I specifically used a public image in the example that is accessible to everyone to demonstrate the issue. Anyone can try to copy the image using skopeo and see that the digest has changed.
I provided all the optional keys for the copy command, as similar issues often suggest trying various combinations. In my case, none of the combinations helped.
I simply want to understand why the image digest might change and how to discern this before copying the image.
Interestingly, this image will retain its digest when using 'docker pull,' whereas the digest will change when pushing it to a remote repository with 'docker push.'
The reproduction steps are sufficient, and I have followed them. The digest didn’t change with --all --preserve-digests
.
You are asking a relevant question but using incorrect tools to determine the answer. skopeo inspect
is a possible tool. Sure, skopeo inspect | grep
, if you want to (although I’d recommend something more reliable like jq
).
grep manifest
isn’t relevant at all (because the digest is a hash of the manifest, in many but not all cases).
@mtrmac Thank you. You are right. Indeed, I used the wrong method to compare the digests.
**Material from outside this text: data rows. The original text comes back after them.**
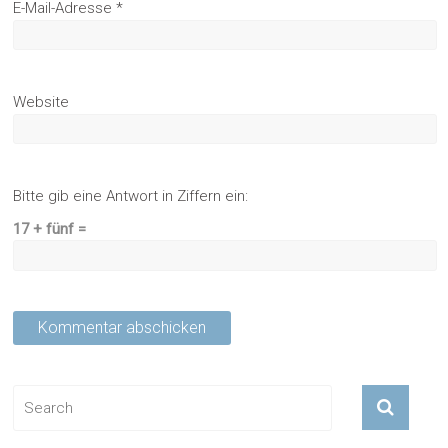
E-Mail-Adresse
*
Website
Bitte gib eine Antwort in Ziffern ein:
17 + fünf =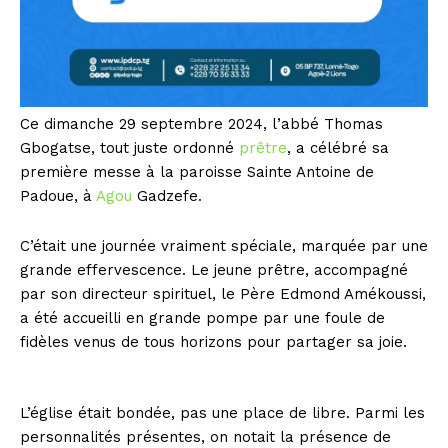
Ce dimanche 29 septembre 2024, l’abbé Thomas
Gbogatse, tout juste ordonné
prêtre
, a célébré sa
première messe à la paroisse Sainte Antoine de
Padoue, à
Agou
Gadzefe.
C’était une journée vraiment spéciale, marquée par une
grande effervescence. Le jeune prêtre, accompagné
par son directeur spirituel, le Père Edmond Amékoussi,
a été accueilli en grande pompe par une foule de
fidèles venus de tous horizons pour partager sa joie.
L’église était bondée, pas une place de libre. Parmi les
personnalités présentes, on notait la présence de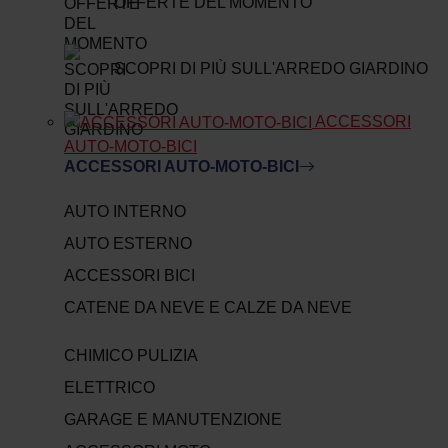
OFFERTE DEL MOMENTO
SCOPRI DI PIÙ SULL'ARREDO GIARDINO
ACCESSORI
AUTO-MOTO-BICI
ACCESSORI AUTO-MOTO-BICI
AUTO INTERNO
AUTO ESTERNO
ACCESSORI BICI
CATENE DA NEVE E CALZE DA NEVE
CHIMICO PULIZIA
ELETTRICO
GARAGE E MANUTENZIONE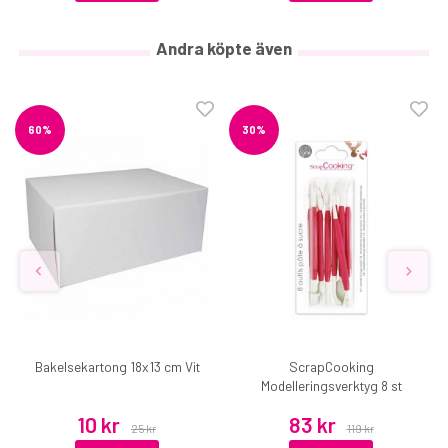
Andra köpte även
60%
30%
Bakelsekartong 18x13 cm Vit
ScrapCooking
Modelleringsverktyg 8 st
10 kr
83 kr
25 kr
119 kr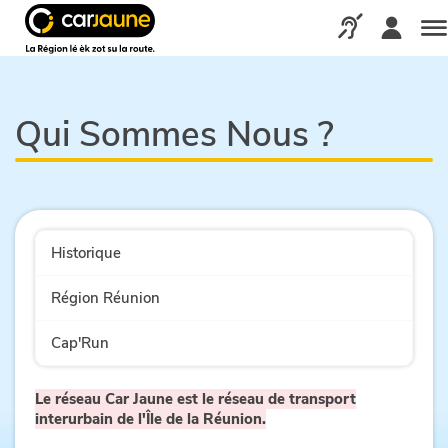
Car
jaune
Appelez-nous via
Me
Qui Sommes Nous ?
Historique
Région Réunion
Cap'Run
Le réseau Car Jaune est le réseau de transport
interurbain de l'Île de la Réunion.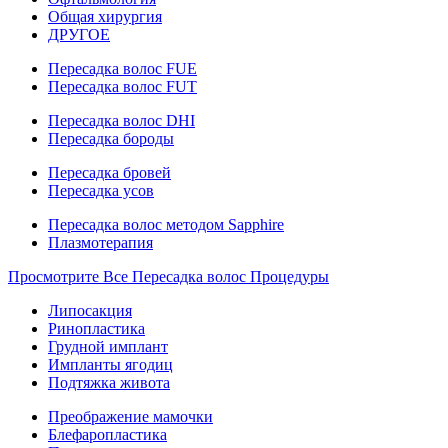
Общая хирургия
ДРУГОЕ
Пересадка волос FUE
Пересадка волос FUT
Пересадка волос DHI
Пересадка бороды
Пересадка бровей
Пересадка усов
Пересадка волос методом Sapphire
Плазмотерапия
Просмотрите Все Пересадка волос Процедуры
Липосакция
Ринопластика
Грудной имплант
Импланты ягодиц
Подтяжка живота
Преображение мамочки
Блефаропластика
Below is the correct example.
$ skopeo inspect docker://registry.k8s.io/ingress-nginx/kube-webhook-certgen:v20231011-8b53cabe0 | grep Digest -m 1
"Digest": "sha256:a7943503b45d552785aa3b5e457f169a5661fb94d82b8a3373bcd9ebaf9aac80",
$ skopeo copy --all --preserve-digests docker://registry.k8s.io/ingress-nginx/kube-webhook-certgen:v20231011-8b53cabe0 dir:/tmp
$ skopeo inspect dir:/tmp | grep Digest -m 1
"Digest": "sha256:a7943503b45d552785aa3b5e457f169a5661fb94d82b8a3373bcd9ebaf9aac80",
The task can be closed.
Thanks for the confirmation.
Help me understand the --preserve-digests and --all options for copy command. How do I preserve the image digest during copying?
I read the documentation, applied the --preserve-digests and --all options, but the digest still changes.